▼
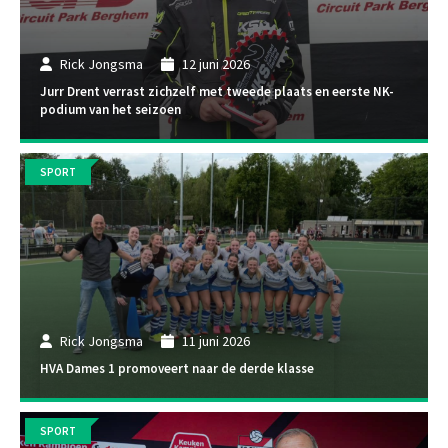
Rick Jongsma
12 juni 2026
Jurr Drent verrast zichzelf met tweede plaats en eerste NK-
podium van het seizoen
SPORT
Rick Jongsma
11 juni 2026
HVA Dames 1 promoveert naar de derde klasse
SPORT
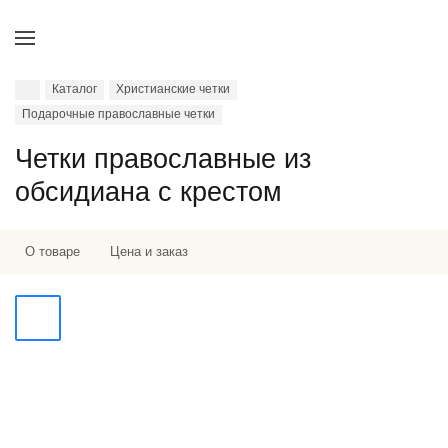
Каталог
Христианские четки
Подарочные православные четки
Четки православные из
обсидиана с крестом
О товаре
Цена и заказ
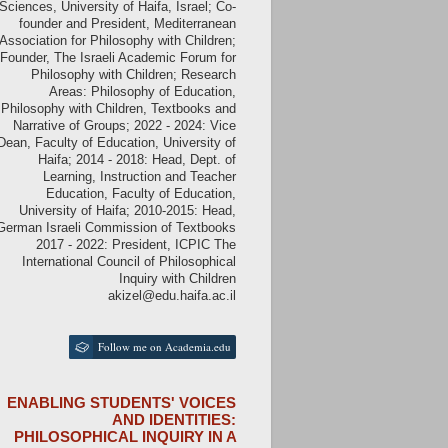
Sciences, University of Haifa, Israel; Co-
founder and President, Mediterranean
Association for Philosophy with Children;
Founder, The Israeli Academic Forum for
Philosophy with Children; Research
Areas: Philosophy of Education,
Philosophy with Children, Textbooks and
Narrative of Groups; 2022 - 2024: Vice
Dean, Faculty of Education, University of
Haifa; 2014 - 2018: Head, Dept. of
Learning, Instruction and Teacher
Education, Faculty of Education,
University of Haifa; 2010-2015: Head,
German Israeli Commission of Textbooks
2017 - 2022: President, ICPIC The
International Council of Philosophical
Inquiry with Children
akizel@edu.haifa.ac.il
Follow me on Academia.edu
ENABLING STUDENTS' VOICES
AND IDENTITIES:
PHILOSOPHICAL INQUIRY IN A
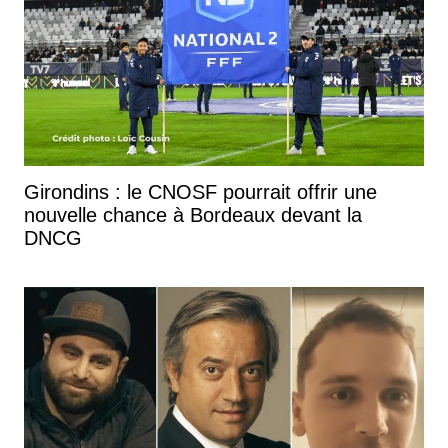
Girondins : le CNOSF pourrait offrir une
nouvelle chance à Bordeaux devant la
DNCG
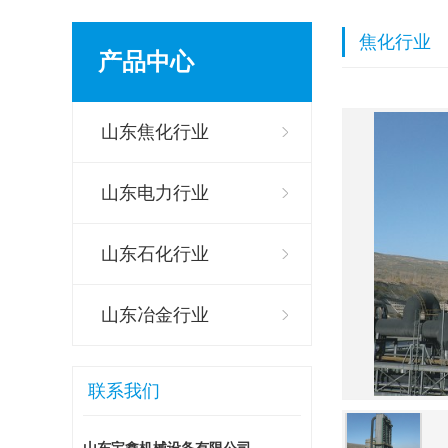
焦化行业
产品中心
山东焦化行业
山东电力行业
山东石化行业
山东冶金行业
联系我们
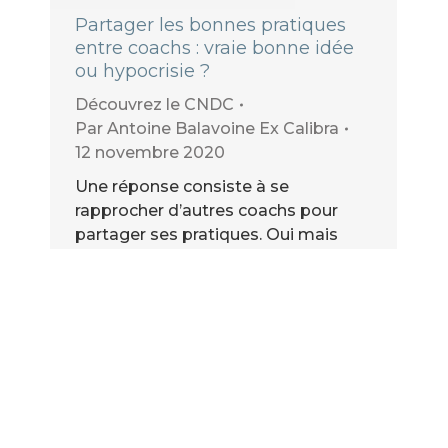
Partager les bonnes pratiques
entre coachs : vraie bonne idée
ou hypocrisie ?
Découvrez le CNDC
Par
Antoine Balavoine Ex Calibra
12 novembre 2020
Une réponse consiste à se
rapprocher d’autres coachs pour
partager ses pratiques. Oui mais
que peut-on en attendre vraiment ?
Est-ce que cela fonctionne
réellement, le partage, et dans
quelles conditions ? ou bien est-ce
que c’est voué à l’échec car chacun
va vouloir garder ses « secrets de
fabrication » pour soi-même ?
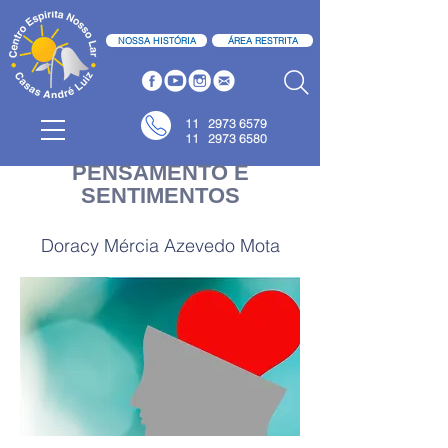
NOSSA HISTÓRIA
ÁREA RESTRITA
11
2973 6579
11 2973 6580
PENSAMENTO E
SENTIMENTOS
Doracy Mércia Azevedo Mota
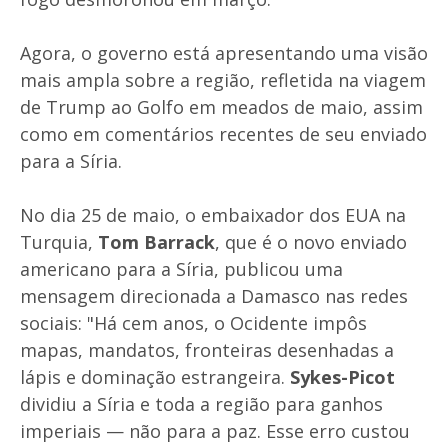
Agora, o governo está apresentando uma visão
mais ampla sobre a região, refletida na viagem
de Trump ao Golfo em meados de maio, assim
como em comentários recentes de seu enviado
para a Síria.
No dia 25 de maio, o embaixador dos EUA na
Turquia,
Tom Barrack
, que é o novo enviado
americano para a Síria, publicou uma
mensagem direcionada a Damasco nas redes
sociais: "Há cem anos, o Ocidente impôs
mapas, mandatos, fronteiras desenhadas a
lápis e dominação estrangeira.
Sykes-Picot
dividiu a Síria e toda a região para ganhos
imperiais — não para a paz. Esse erro custou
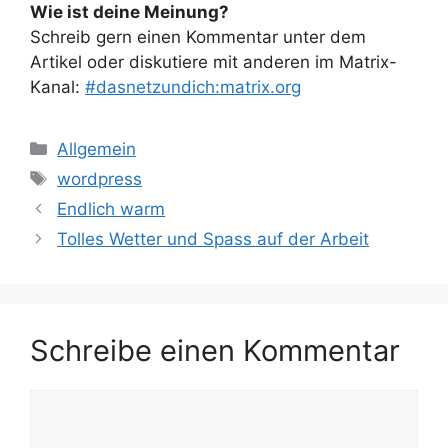
Wie ist deine Meinung?
Schreib gern einen Kommentar unter dem
Artikel oder diskutiere mit anderen im Matrix-
Kanal:
#dasnetzundich:matrix.org
Kategorien
Allgemein
Schlagwörter
wordpress
Endlich warm
Tolles Wetter und Spass auf der Arbeit
Schreibe einen Kommentar
Kommentar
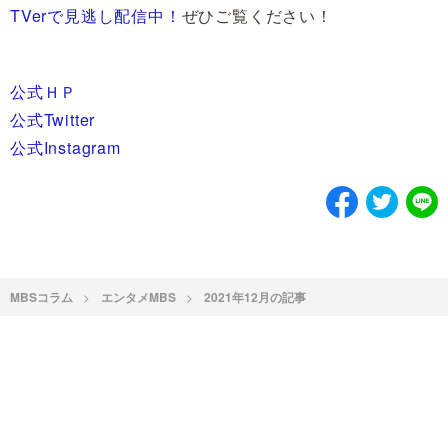
TVerで見逃し配信中！
ぜひご覧ください！
公式ＨＰ
公式Twitter
公式Instagram
MBSコラム
エンタメMBS
2021年12月の記事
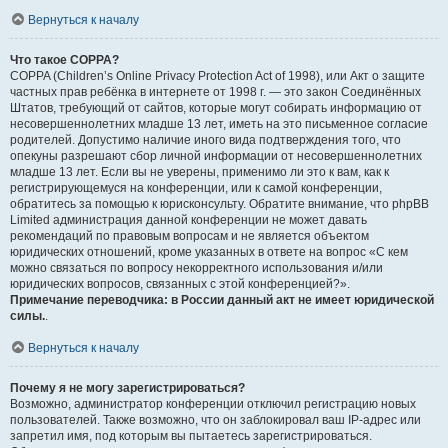
Вернуться к началу
Что такое COPPA?
COPPA (Children’s Online Privacy Protection Act of 1998), или Акт о защите
частных прав ребёнка в интернете от 1998 г. — это закон Соединённых
Штатов, требующий от сайтов, которые могут собирать информацию от
несовершеннолетних младше 13 лет, иметь на это письменное согласие
родителей. Допустимо наличие иного вида подтверждения того, что
опекуны разрешают сбор личной информации от несовершеннолетних
младше 13 лет. Если вы не уверены, применимо ли это к вам, как к
регистрирующемуся на конференции, или к самой конференции,
обратитесь за помощью к юрисконсульту. Обратите внимание, что phpBB
Limited администрация данной конференции не может давать
рекомендаций по правовым вопросам и не является объектом
юридических отношений, кроме указанных в ответе на вопрос «С кем
можно связаться по вопросу некорректного использования и/или
юридических вопросов, связанных с этой конференцией?».
Примечание переводчика: в России данный акт не имеет юридической
силы.
.
Вернуться к началу
Почему я не могу зарегистрироваться?
Возможно, администратор конференции отключил регистрацию новых
пользователей. Также возможно, что он заблокировал ваш IP-адрес или
запретил имя, под которым вы пытаетесь зарегистрироваться.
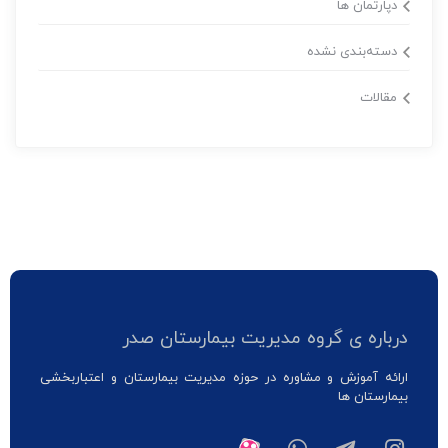
دپارتمان ها
دسته‌بندی نشده
مقالات
درباره ی گروه مدیریت بیمارستان صدر
ارائه آموزش و مشاوره در حوزه مدیریت بیمارستان و اعتباربخشی
بیمارستان ها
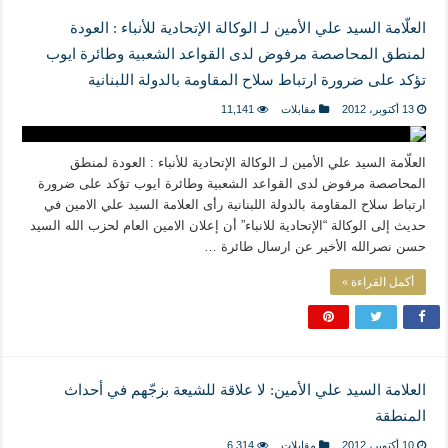
العلّامة السيد علي الأمين لـ الوكالة الإتحادية للأنباء : العودة
لمنطق المحاصصة مرفوض لدى القواعد الشعبية وطائرة ايوب
تؤكد على ضرورة ارتباط سلاح المقاومة بالدولة اللبنانية
13 أكتوبر، 2012
مقابلات
11,141
العلّامة السيد علي الأمين لـ الوكالة الإتحادية للأنباء : العودة لمنطق
المحاصصة مرفوض لدى القواعد الشعبية وطائرة ايوب تؤكد على ضرورة
ارتباط سلاح المقاومة بالدولة اللبنانية رأى العلامة السيد علي الامين في
حديث إلى الوكالة “الإتحادية للانباء” أن إعلان الامين العام لحزب الله السيد
حسن نصرالله الأخير عن ارسال طائرة …
أكمل القراءة »
العلامة السيد علي الأمين: لا علاقة للشيعة بزجّهم في أحداث
المنطقة
10 أكتوبر، 2012
مقابلات
6,314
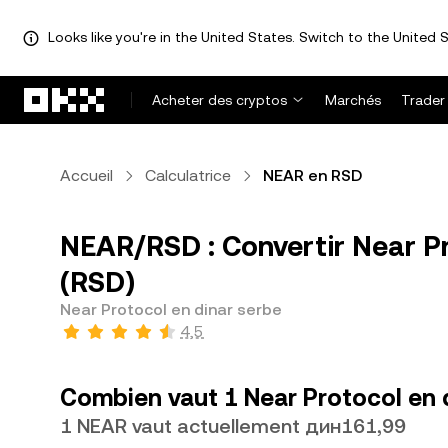
Looks like you're in the United States. Switch to the United S
Aller au contenu principal
Acheter des cryptos
Marchés
Trader
Accueil
Calculatrice
NEAR en RSD
NEAR/RSD : Convertir Near Pr
(RSD)
Near Protocol en dinar serbe
4,5
Combien vaut 1 Near Protocol en 
1 NEAR vaut actuellement дин161,99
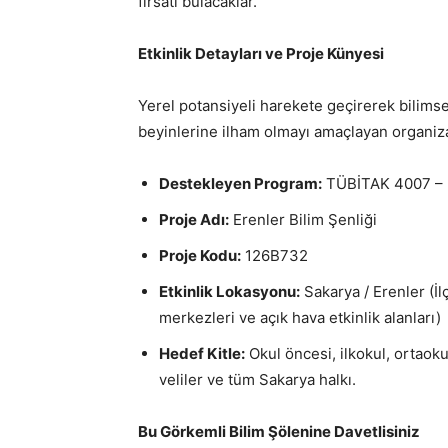
fırsatı bulacaklar.
Etkinlik Detayları ve Proje Künyesi
Yerel potansiyeli harekete geçirerek bilimsel
beyinlerine ilham olmayı amaçlayan organiza
Destekleyen Program:
TÜBİTAK 4007 – B
Proje Adı:
Erenler Bilim Şenliği
Proje Kodu:
126B732
Etkinlik Lokasyonu:
Sakarya / Erenler (İ
merkezleri ve açık hava etkinlik alanları)
Hedef Kitle:
Okul öncesi, ilkokul, ortaokul
veliler ve tüm Sakarya halkı.
Bu Görkemli Bilim Şölenine Davetlisiniz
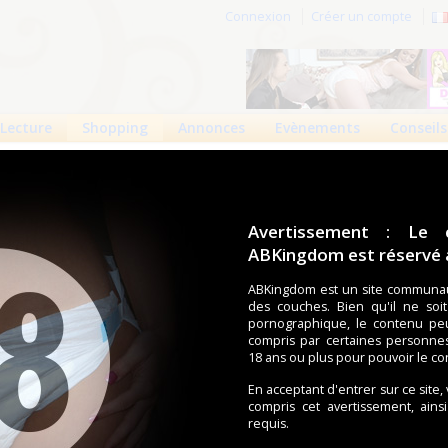
Connexion
Créer un compte
Lecture
Shopping
Annonces
Evènements
Conseils
rima S1218
ma : Suprima S1218
Avertissement : Le 
ABKingdom est réservé a
8
1
13863 vues
ABKingdom est un site communau
des couches. Bien qu'il ne soi
Culotte imperméable. Elastiques très large. Coutures
pornographique, le contenu pe
soudées en haute-fréquence.
compris par certaines personne
18 ans ou plus pour pouvoir le co
En acceptant d'entrer sur ce site,
compris cet avertissement, ains
 Suprima
requis.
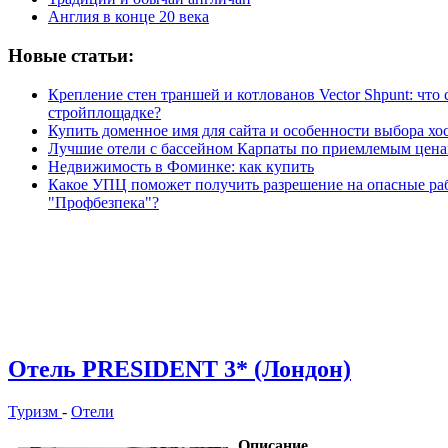
Англия в конце 20 века
Новые статьи:
Крепление стен траншей и котлованов Vector Shpunt: что 
стройплощадке?
Купить доменное имя для сайта и особенности выбора хо
Лучшие отели с бассейном Карпаты по приемлемым цен
Недвижимость в Фоминке: как купить
Какое УПЦ поможет получить разрешение на опасные раб
"Профбезпека"?
Отель PRESIDENT 3* (Лондон)
Туризм
-
Отели
Описание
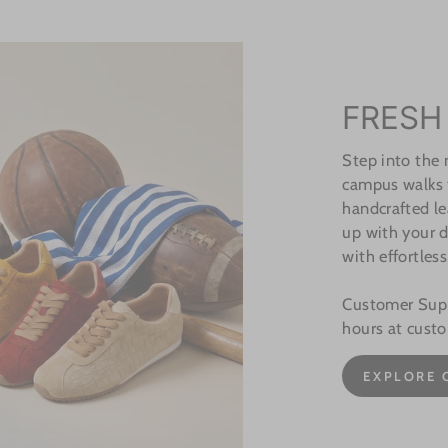
FRESH
Step into the
campus walks t
handcrafted le
up with your d
with effortless
Customer Suppo
hours at cust
EXPLORE 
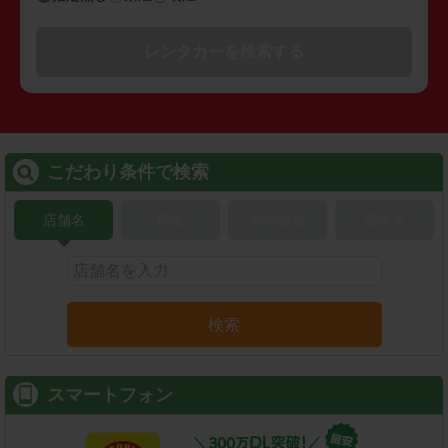
レンタカーを検索する
こだわり条件で検索
店舗名
駅名
新幹線名
空港名
検索
スマートフォン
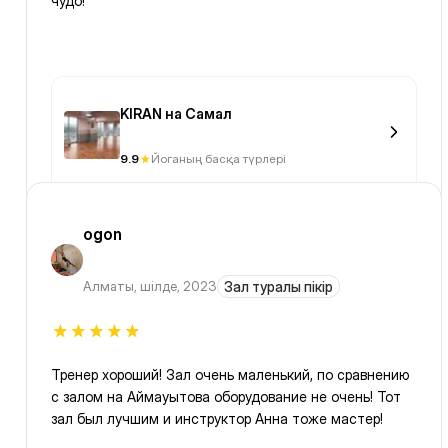
чудо!
KIRAN на Самал
9.9
Йоганың басқа түрлері
ogon
Алматы
,
шілде, 2023
Зал туралы пікір
Тренер хороший! Зал очень маленький, по сравнению
с залом на Аймауытова оборудование не очень! Тот
зал был лучшим и инструктор Анна тоже мастер!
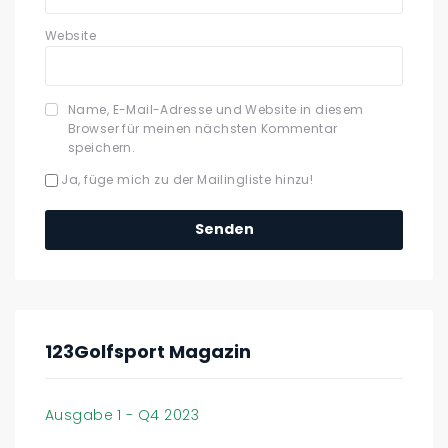
Website
Name, E-Mail-Adresse und Website in diesem
Browser für meinen nächsten Kommentar
speichern.
Ja, füge mich zu der Mailingliste hinzu!
123Golfsport Magazin
Ausgabe 1 - Q4 2023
▲
WHAT YOU SHOULD DO
All lines in the data above from the one with "fırsatı bulacaklar." through the one with "Sakarya / Erenler (İ" must be repeated exactly, and no others.

RESULT OF THE TASK
fırsatı bulacaklar.
Etkinlik Detayları ve Proje Künyesi
Yerel potansiyeli harekete geçirerek bilimsel
beyinlerine ilham olmayı amaçlayan organiza
Destekleyen Program:
TÜBİTAK 4007 – B
Proje Adı:
Erenler Bilim Şenliği
Proje Kodu:
126B732
Etkinlik Lokasyonu:
Sakarya / Erenler (İ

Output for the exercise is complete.